We're pleased to note that many dive liveaboards and resorts have switched from serving drinking water in individual plastic bottles to offering it from water fountains and permanently reusable bottles, but what about throwaway plastic cups, plates, cutlery and the blasted plastic wrap that covers so many things?

Scott Griesser (Boulder, CO) just returned from a Grand Cayman dive trip and says that "while Sunset House's dive operation was fantastic, and by no means a plastic offender, its restaurant more than offset any positive changes and behaviors of the dive staff. Every drink, from water to cocktails, is poured into a plastic cup with straw. Even when using my reusable water bottle, I was still served cups of water without a request. But there are other areas on Grand Cayman putting forth the effort to reduce their overall impacts, such as Dive Tech and Ocean Frontiers.

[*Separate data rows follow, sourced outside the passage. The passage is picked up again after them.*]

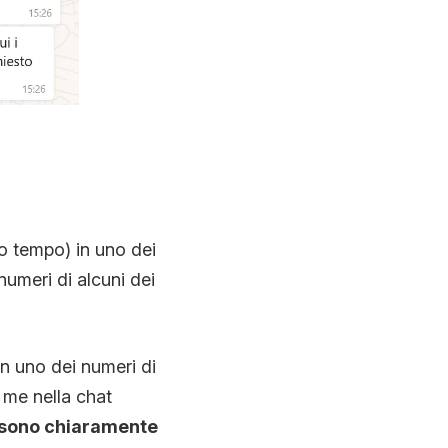
N
mo tempo) in uno dei
numeri di alcuni dei
n uno dei numeri di
 me nella chat
 sono chiaramente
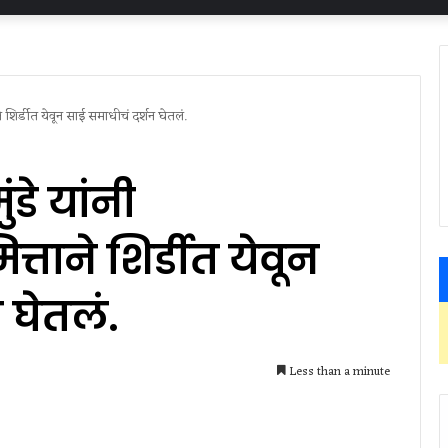
ताने शिर्डीत येवून साई समाधीचं दर्शन घेतलं.
ंडे यांनी
ित्ताने शिर्डीत येवून
 घेतलं.
Less than a minute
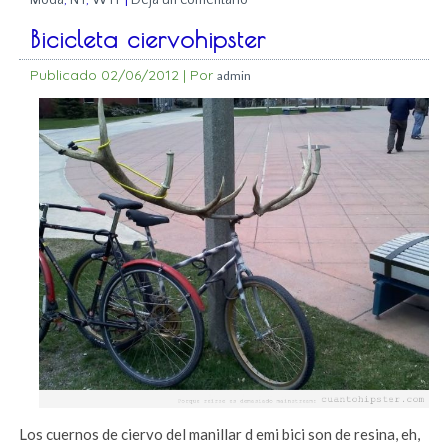
Moda
,
NY
,
WTF
|
Deja un comentario
Bicicleta ciervohipster
Publicado
02/06/2012
|
Por
admin
Los cuernos de ciervo del manillar d emi bici son de resina, eh,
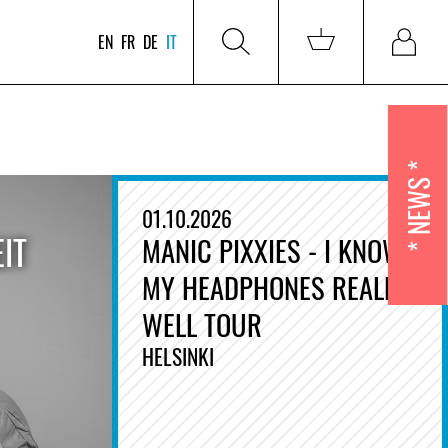
EN
FR
DE
IT
NEWS
01.10.2026
IT
MANIC PIXXIES - I KNOW
MY HEADPHONES REALLY
WELL TOUR
HELSINKI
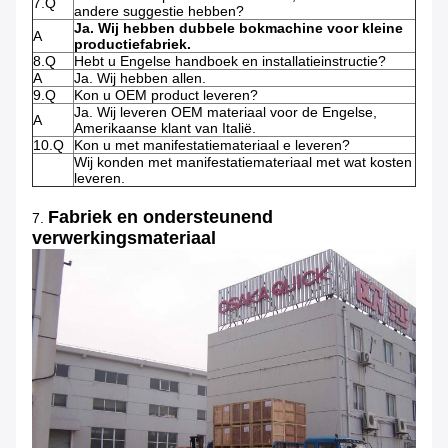
7.Q
andere suggestie hebben?
Ja. Wij hebben dubbele bokmachine voor kleine
A
productiefabriek.
8.Q
Hebt u Engelse handboek en installatieinstructie?
A
Ja. Wij hebben allen.
9.Q
Kon u OEM product leveren?
Ja. Wij leveren OEM materiaal voor de Engelse,
A
Amerikaanse klant van Italië.
10.Q
Kon u met manifestatiemateriaal e leveren?
Wij konden met manifestatiemateriaal met wat kosten
leveren.
Fabriek en ondersteunend
7.
verwerkingsmateriaal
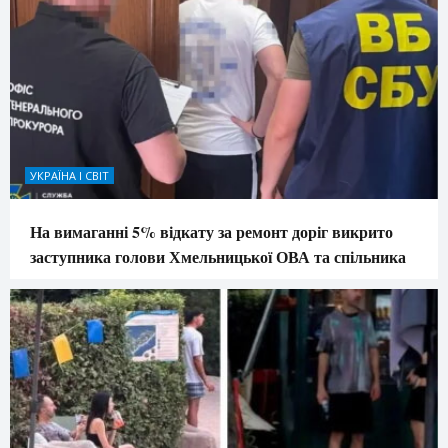
УКРАЇНА І СВІТ
На вимаганні 5% відкату за ремонт доріг викрито
заступника голови Хмельницької ОВА та спільника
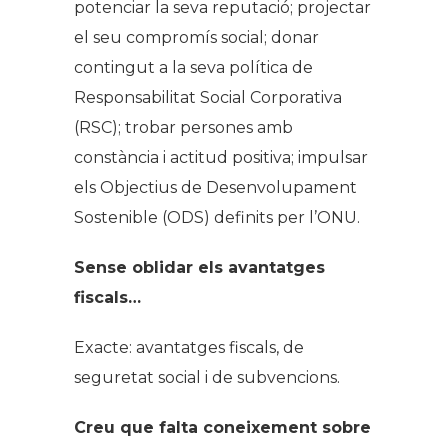
potenciar la seva reputació; projectar
el seu compromís social; donar
contingut a la seva política de
Responsabilitat Social Corporativa
(RSC); trobar persones amb
constància i actitud positiva; impulsar
els Objectius de Desenvolupament
Sostenible (ODS) definits per l’ONU.
Sense oblidar els avantatges
fiscals…
Exacte: avantatges fiscals, de
seguretat social i de subvencions.
Creu que falta coneixement sobre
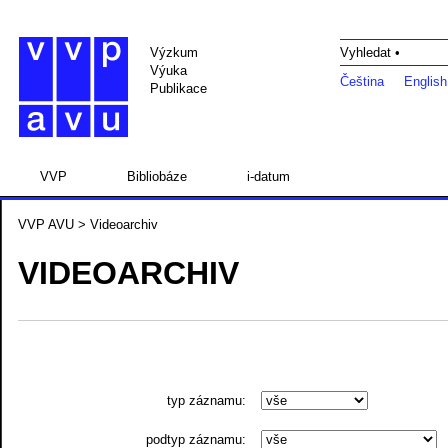
Výzkum
Vyhledat •
Výuka
Čeština
English
Publikace
VVP
Bibliobáze
i-datum
VVP AVU
> Videoarchiv
VIDEOARCHIV
typ záznamu:
podtyp záznamu:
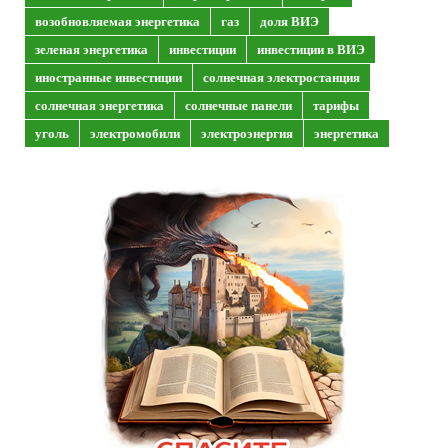
возобновляемая энергетика
газ
доля ВИЭ
зеленая энергетика
инвестиции
инвестиции в ВИЭ
иностранные инвестиции
солнечная электростанция
солнечная энергетика
солнечные панели
тарифы
уголь
электромобили
электроэнергия
энергетика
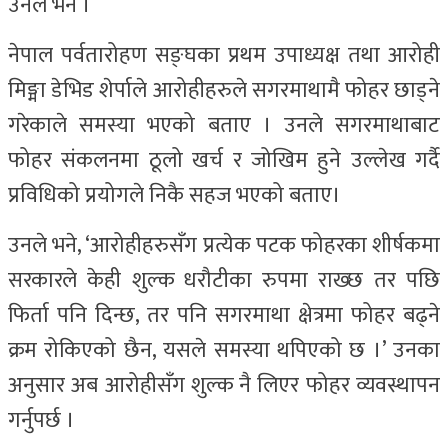
उनले भने ।
नेपाल पर्वतारोहण सङ्घका प्रथम उपाध्यक्ष तथा आरोही
मिङ्मा डेभिड शेर्पाले आरोहीहरुले सगरमाथामै फोहर छाड्ने
गरेकाले समस्या भएको बताए । उनले सगरमाथाबाट
फोहर संकलनमा ठूलो खर्च र जोखिम हुने उल्लेख गर्दै
प्रविधिको प्रयोगले निकै सहज भएको बताए।
उनले भने, ‘आरोहीहरुसँग प्रत्येक पटक फोहरका शीर्षकमा
सरकारले केही शुल्क धरौटीका रुपमा राख्छ तर पछि
फिर्ता पनि दिन्छ, तर पनि सगरमाथा क्षेत्रमा फोहर बढ्ने
क्रम रोकिएको छैन, यसले समस्या थपिएको छ ।’ उनका
अनुसार अब आरोहीसँग शुल्क नै लिएर फोहर व्यवस्थापन
गर्नुपर्छ ।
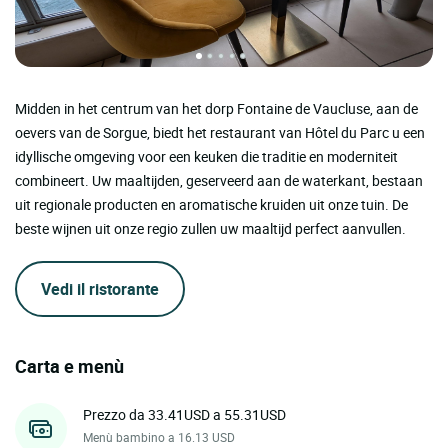
Midden in het centrum van het dorp Fontaine de Vaucluse, aan de
oevers van de Sorgue, biedt het restaurant van Hôtel du Parc u een
idyllische omgeving voor een keuken die traditie en moderniteit
combineert. Uw maaltijden, geserveerd aan de waterkant, bestaan ​​
uit regionale producten en aromatische kruiden uit onze tuin. De
beste wijnen uit onze regio zullen uw maaltijd perfect aanvullen.
Vedi il ristorante
Carta e menù
Prezzo da 33.41USD a 55.31USD
Menù bambino a 16.13 USD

The good news is that there is a growing movement to do something about it in the wider commercial world, and the results can, indeed, be impressive. Maybe it's because most of Australia's population centers are within sight of the sea -- and thus, can see the environmental damage of plastic close-up -- that it took only three short months for that country to reduce its consumption of single-use plastic bags by around 80 percent.

That's why we need you, our readers, to continue telling us about dive operations that either don't subscribe to sensible plastics-free practices or making a concerted effort to do so. Keep an eye out for the use of disposable plastic on liveaboards and at the dive resorts (and their restaurants) you visit next, and add a pithy comment about them in your reader reports. We'll be sure to follow up with them. Or simply write to BenDDavison@undercurrent.org, telling us who the offenders--and who the trendsetters -- are.

Cutting back on plastic straws, bags, bottles, etc., is not just a drop in the ocean -- it is an important movement that will significantly improve the ocean.